Figure 1. Cholesterol depletion produces an increase of the macroscopic response. Current traces were recorded at 100 µM ACh, -70 mV before (left) and after (right) 45 min of methyl-β-cyclodextrin exposure. In oocytes expressing WT nAChR (A and B), the average current after cholesterol depletion increased by 6.6%, as estimated from the difference between the experimental and control oocyte values (cholesterol-depleted 8.6-2.0% control; n = 11) (E). In oocytes expressing the αC418W nAChR (C and D), the average current after cholesterol depletion was 66% (100% cholesterol-depleted -34% control; n = 22) (F). Note that the increase of macroscopic response is more dramatic in the mutant αC418W. The C/P molar ratio in control oocytes is 0.51 and 0.30 in the cholesterol-depleted oocytes.
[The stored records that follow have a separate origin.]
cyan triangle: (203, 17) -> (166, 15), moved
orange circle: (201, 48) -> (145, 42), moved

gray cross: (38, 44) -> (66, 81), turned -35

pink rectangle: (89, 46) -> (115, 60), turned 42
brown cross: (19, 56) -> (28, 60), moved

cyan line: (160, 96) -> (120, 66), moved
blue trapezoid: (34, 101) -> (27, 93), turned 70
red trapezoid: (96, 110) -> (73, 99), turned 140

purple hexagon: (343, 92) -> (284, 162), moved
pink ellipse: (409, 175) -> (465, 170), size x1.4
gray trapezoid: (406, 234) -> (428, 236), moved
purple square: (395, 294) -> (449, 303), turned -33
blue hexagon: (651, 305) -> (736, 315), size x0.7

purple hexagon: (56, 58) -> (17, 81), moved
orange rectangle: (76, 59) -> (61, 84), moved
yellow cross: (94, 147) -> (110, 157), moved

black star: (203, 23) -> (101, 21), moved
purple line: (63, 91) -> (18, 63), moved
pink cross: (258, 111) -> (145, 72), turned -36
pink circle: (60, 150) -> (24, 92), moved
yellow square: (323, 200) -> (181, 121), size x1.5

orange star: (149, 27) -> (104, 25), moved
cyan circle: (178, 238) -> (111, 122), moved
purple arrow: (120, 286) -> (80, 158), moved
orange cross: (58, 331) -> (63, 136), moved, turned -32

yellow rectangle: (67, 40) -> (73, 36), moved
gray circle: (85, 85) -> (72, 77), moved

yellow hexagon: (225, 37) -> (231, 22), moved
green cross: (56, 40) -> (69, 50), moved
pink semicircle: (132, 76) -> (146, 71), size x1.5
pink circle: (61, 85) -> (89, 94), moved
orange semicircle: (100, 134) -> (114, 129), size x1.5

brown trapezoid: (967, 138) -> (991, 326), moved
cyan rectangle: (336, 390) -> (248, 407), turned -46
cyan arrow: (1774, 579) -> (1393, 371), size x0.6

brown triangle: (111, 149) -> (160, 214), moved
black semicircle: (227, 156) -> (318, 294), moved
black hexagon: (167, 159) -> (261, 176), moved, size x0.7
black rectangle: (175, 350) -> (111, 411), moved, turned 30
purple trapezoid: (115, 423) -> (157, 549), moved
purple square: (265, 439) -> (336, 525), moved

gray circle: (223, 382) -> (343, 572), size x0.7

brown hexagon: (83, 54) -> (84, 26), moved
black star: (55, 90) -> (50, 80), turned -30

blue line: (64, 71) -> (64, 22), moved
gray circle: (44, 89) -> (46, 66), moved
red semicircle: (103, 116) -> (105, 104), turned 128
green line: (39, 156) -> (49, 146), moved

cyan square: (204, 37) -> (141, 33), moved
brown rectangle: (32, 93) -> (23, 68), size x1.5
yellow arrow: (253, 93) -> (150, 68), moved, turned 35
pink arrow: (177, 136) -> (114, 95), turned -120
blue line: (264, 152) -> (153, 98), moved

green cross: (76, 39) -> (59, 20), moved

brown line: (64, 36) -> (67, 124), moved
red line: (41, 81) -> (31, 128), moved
Figure 2. Cholesterol enrichment produces an inhibitory response of the nAChR. A and C, representative current traces of three different oocytes for the WT and the mutant αC418W, before and after cholesterol enrichment. The oocytes were perfused with 100 µM ACh and incubated with cholesterol liposomes for 45 min. After the incubation, oocytes were washed three times with 1 ml of MOR2 and perfused again with 100 µM ACh. In both cases there was an inhibition of the macroscopic response after cholesterol enrichment; this inhibition was more dramatic in the mutant αC418W. B and D, average percentages of inhibition of WT and αC418W nAChR after cholesterol enrichment. There was a 51.5% of inhibition of WT (n = 20) and 80.5% on the αC418W (n = 16). In both cases the controls were oocytes that were incubated with MOR2 for 45 min instead of the cholesterol-enriched liposome.

Figure 3. Aggregation of the nAChR into clusters and fractionation of membrane rafts . ( A ) Single optical slice of labeled nAChR in oocytes display the aggregation of the nAChR. Optical slices across the membrane of individual clusters (central panel) demonstrate that these may be attached or detached from the surface. ( B , C , D) αC418W clusters are larger, more densely distributed and cholesterol sensitive. ( E ) Co-fractionation and co-immunoprecipitation of the nAChR with cav1. (for details see Baez-Pagan et al., 2008).